- **RECORDS SHOWN**
§

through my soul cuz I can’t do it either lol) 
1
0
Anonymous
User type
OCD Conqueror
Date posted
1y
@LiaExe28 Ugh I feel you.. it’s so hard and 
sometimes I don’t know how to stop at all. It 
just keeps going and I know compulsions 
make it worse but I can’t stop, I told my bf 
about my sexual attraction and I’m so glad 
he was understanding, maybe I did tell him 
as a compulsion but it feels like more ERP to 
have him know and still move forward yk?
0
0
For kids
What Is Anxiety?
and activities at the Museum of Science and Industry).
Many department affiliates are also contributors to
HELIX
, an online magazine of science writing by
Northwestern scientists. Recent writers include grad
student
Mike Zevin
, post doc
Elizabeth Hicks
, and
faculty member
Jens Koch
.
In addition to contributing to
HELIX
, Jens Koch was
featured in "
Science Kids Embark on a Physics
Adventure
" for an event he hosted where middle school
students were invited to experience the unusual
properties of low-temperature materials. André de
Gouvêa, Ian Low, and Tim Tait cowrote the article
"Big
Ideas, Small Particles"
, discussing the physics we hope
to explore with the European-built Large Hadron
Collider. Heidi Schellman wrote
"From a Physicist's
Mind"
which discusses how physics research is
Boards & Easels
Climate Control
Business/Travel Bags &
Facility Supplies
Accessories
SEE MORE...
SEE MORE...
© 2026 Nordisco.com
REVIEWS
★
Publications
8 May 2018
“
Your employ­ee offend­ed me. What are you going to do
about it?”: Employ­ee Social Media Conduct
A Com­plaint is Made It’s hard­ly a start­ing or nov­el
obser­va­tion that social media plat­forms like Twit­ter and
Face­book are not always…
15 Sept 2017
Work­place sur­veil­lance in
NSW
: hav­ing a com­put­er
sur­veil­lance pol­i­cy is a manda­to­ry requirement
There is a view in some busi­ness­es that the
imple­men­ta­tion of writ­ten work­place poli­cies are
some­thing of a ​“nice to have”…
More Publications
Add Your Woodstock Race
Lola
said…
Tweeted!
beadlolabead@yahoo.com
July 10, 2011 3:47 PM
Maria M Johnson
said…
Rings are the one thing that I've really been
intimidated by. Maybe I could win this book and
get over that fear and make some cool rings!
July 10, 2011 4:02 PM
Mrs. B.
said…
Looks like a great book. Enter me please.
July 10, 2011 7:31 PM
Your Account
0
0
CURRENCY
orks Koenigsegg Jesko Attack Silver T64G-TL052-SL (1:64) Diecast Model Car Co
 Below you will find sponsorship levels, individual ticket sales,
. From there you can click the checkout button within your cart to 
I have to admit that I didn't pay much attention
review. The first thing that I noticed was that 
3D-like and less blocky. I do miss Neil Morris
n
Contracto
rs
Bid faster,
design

§

- **TO DO**
The result consists of the line with "There is a view in some busi­ness­es that the" through the last line of the entries above, repeated exactly and with nothing else.

- **RESPONSE TO THIS EXERCISE**
There is a view in some busi­ness­es that the
imple­men­ta­tion of writ­ten work­place poli­cies are
some­thing of a ​“nice to have”…
More Publications
Add Your Woodstock Race
Lola
said…
Tweeted!
beadlolabead@yahoo.com
July 10, 2011 3:47 PM
Maria M Johnson
said…
Rings are the one thing that I've really been
intimidated by. Maybe I could win this book and
get over that fear and make some cool rings!
July 10, 2011 4:02 PM
Mrs. B.
said…
Looks like a great book. Enter me please.
July 10, 2011 7:31 PM
Your Account
0
0
CURRENCY
orks Koenigsegg Jesko Attack Silver T64G-TL052-SL (1:64) Diecast Model Car Co
 Below you will find sponsorship levels, individual ticket sales,
. From there you can click the checkout button within your cart to 
I have to admit that I didn't pay much attention
review. The first thing that I noticed was that 
3D-like and less blocky. I do miss Neil Morris
n
Contracto
rs
Bid faster,
design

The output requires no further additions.